- EXERCISE PROMPT: Anywhere the string "zoom" shows up in the listing below, copy the line it is in.

- RECORDED DATA:
....

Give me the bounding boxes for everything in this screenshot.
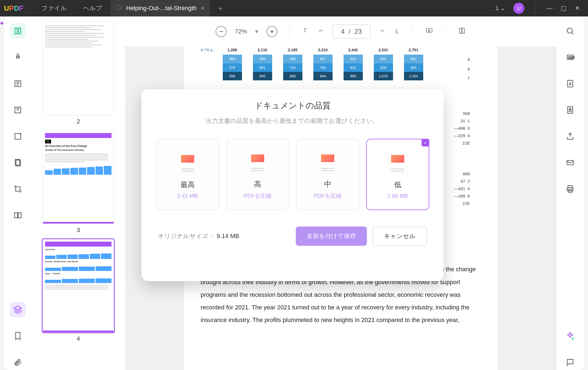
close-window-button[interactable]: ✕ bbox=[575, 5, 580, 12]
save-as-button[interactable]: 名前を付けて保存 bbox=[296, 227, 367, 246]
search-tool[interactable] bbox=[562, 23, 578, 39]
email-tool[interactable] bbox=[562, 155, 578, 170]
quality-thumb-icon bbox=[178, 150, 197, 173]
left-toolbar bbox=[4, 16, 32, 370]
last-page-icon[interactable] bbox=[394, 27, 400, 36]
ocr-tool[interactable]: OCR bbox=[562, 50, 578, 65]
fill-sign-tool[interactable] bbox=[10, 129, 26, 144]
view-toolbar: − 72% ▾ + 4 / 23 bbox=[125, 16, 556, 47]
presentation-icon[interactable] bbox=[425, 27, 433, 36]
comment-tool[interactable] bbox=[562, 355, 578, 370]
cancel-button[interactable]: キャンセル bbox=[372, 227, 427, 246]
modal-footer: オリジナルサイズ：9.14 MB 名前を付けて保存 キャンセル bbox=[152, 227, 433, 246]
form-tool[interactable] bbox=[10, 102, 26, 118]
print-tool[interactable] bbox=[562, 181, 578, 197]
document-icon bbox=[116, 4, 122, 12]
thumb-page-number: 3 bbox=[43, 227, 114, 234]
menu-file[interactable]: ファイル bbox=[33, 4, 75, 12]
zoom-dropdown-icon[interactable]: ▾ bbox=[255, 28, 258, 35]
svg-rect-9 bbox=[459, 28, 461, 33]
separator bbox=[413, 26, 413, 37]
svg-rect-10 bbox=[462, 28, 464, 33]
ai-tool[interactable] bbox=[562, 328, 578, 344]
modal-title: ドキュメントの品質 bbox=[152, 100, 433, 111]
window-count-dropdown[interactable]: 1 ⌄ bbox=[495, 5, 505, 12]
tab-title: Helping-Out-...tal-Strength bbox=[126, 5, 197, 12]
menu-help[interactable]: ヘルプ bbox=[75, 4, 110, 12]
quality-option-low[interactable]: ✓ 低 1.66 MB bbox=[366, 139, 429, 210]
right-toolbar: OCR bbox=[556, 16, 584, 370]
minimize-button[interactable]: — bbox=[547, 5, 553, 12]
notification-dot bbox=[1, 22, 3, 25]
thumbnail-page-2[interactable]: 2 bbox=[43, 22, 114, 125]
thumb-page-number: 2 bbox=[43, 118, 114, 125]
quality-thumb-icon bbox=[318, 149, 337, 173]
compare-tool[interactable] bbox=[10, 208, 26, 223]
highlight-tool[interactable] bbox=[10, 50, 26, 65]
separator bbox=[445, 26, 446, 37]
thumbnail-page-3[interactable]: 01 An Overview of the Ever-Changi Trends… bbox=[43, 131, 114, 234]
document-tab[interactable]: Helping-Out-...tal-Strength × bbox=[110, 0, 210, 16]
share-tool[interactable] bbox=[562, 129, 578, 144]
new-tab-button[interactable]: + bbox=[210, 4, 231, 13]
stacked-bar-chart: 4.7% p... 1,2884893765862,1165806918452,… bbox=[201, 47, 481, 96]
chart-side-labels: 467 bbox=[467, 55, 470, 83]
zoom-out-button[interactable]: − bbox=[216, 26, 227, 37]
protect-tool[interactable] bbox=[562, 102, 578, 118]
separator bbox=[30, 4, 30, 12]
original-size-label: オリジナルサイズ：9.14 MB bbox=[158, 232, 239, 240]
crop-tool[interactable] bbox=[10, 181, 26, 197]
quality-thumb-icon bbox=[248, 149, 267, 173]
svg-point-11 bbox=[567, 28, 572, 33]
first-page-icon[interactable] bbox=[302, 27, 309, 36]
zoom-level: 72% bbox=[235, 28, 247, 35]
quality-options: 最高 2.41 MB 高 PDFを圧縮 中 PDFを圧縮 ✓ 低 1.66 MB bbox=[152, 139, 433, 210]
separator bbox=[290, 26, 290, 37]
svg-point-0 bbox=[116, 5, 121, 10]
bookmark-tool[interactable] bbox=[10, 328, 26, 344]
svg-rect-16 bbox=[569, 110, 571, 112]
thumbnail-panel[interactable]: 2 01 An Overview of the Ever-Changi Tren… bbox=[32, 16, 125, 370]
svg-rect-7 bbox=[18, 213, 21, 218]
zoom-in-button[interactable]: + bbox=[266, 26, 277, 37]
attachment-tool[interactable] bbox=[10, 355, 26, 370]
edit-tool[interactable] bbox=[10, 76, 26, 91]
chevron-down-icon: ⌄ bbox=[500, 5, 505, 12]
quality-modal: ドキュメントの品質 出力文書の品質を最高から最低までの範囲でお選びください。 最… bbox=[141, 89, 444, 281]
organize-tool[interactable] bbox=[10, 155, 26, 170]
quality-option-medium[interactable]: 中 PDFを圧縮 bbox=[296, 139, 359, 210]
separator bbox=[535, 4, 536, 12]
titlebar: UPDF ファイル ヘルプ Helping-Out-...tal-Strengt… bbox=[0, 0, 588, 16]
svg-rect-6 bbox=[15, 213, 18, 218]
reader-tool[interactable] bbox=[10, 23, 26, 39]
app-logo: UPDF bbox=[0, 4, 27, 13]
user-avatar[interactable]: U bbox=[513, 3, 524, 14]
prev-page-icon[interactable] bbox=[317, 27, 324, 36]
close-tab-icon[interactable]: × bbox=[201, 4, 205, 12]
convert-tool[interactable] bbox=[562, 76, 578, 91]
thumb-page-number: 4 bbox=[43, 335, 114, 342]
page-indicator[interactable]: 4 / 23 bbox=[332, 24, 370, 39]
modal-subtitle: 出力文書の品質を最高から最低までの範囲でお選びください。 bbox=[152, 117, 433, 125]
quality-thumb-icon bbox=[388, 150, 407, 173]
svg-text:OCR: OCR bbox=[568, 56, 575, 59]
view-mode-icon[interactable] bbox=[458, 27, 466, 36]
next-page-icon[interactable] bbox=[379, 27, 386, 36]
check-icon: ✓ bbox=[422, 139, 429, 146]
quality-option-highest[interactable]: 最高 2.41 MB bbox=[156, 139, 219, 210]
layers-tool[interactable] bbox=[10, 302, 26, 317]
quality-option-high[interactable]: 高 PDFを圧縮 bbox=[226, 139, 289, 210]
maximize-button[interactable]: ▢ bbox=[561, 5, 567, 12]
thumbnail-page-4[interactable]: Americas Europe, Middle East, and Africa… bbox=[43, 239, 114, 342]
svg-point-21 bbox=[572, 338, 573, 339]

....

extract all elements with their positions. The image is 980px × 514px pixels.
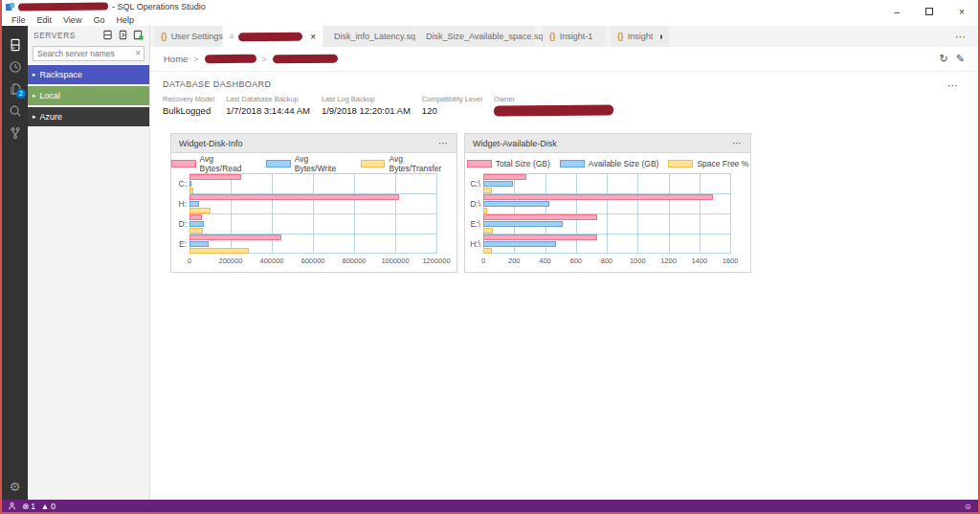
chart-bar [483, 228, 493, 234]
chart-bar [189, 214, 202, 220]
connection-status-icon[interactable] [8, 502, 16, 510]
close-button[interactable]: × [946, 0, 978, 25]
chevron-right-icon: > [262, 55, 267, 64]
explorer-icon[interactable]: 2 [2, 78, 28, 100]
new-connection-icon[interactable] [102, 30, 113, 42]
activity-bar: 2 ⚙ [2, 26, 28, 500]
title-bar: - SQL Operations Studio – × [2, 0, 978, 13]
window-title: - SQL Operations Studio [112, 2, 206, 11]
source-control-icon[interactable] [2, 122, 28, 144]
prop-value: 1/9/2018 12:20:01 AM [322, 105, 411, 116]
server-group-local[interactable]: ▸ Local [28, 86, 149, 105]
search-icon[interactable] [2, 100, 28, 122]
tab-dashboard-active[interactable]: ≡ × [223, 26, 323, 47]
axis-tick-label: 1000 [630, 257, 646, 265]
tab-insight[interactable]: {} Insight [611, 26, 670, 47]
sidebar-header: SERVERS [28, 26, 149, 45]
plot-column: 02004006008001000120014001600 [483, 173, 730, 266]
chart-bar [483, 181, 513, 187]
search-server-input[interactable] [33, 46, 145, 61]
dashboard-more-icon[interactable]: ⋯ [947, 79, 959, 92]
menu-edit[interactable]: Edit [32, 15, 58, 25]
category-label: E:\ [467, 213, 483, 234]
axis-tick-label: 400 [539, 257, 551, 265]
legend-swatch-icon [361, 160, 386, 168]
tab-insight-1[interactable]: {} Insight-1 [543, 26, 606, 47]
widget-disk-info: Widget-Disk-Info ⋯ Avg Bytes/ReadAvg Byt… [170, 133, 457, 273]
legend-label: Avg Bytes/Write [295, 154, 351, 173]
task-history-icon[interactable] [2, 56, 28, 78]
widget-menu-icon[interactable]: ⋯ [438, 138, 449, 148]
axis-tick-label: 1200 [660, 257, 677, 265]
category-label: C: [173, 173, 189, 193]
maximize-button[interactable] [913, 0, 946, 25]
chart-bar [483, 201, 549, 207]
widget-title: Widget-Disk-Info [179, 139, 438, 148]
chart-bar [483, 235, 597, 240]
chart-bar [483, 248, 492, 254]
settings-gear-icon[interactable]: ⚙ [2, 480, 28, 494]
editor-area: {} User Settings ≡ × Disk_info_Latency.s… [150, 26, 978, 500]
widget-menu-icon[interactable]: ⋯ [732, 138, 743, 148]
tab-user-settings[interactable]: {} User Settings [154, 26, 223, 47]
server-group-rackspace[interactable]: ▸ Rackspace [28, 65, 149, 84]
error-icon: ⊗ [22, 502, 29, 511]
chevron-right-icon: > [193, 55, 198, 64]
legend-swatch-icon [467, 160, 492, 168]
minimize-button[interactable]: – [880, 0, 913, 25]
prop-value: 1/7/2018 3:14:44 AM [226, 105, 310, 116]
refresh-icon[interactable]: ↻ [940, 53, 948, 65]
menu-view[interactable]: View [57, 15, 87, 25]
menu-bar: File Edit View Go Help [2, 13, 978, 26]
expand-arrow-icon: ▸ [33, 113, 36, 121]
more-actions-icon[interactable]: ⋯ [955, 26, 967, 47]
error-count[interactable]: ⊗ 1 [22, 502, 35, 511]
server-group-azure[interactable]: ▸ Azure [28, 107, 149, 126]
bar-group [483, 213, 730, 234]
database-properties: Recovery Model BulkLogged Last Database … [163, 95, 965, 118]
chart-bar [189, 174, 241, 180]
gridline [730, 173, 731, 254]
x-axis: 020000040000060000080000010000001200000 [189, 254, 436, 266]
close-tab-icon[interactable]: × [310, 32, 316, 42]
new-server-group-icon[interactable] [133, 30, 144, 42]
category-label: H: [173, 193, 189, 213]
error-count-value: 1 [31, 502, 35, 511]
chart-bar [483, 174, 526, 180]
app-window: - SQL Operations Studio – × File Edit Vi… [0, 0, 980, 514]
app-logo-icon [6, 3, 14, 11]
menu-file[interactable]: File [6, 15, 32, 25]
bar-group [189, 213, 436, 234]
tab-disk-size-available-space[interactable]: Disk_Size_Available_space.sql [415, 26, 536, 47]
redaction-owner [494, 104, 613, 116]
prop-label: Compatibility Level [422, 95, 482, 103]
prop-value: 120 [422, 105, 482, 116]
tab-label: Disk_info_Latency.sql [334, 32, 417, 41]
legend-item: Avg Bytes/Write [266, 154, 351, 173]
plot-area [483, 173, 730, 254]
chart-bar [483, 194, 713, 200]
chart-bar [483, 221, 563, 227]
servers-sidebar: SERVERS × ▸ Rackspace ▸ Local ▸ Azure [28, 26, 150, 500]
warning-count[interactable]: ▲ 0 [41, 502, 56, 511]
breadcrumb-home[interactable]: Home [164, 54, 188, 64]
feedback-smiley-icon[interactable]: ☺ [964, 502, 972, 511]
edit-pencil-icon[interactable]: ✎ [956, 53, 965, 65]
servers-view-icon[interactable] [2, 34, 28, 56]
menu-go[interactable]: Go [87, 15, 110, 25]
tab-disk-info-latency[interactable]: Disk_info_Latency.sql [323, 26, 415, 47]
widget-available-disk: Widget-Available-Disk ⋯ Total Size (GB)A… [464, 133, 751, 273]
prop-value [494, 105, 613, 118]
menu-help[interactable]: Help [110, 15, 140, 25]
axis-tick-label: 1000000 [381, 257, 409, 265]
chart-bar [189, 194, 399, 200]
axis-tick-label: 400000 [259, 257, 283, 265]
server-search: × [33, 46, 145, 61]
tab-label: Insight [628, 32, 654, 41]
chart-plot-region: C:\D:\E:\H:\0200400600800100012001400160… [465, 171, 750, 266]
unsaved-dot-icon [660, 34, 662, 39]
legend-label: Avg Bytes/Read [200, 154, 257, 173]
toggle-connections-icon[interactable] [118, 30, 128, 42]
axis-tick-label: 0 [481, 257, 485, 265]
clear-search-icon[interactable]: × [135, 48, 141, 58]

....

- WRITTEN REPLY:
zoom-dropdown-icon[interactable]: ▾ bbox=[255, 28, 258, 35]
zoom-out-button[interactable]: − bbox=[216, 26, 227, 37]
zoom-level: 72% bbox=[235, 28, 247, 35]
zoom-in-button[interactable]: + bbox=[266, 26, 277, 37]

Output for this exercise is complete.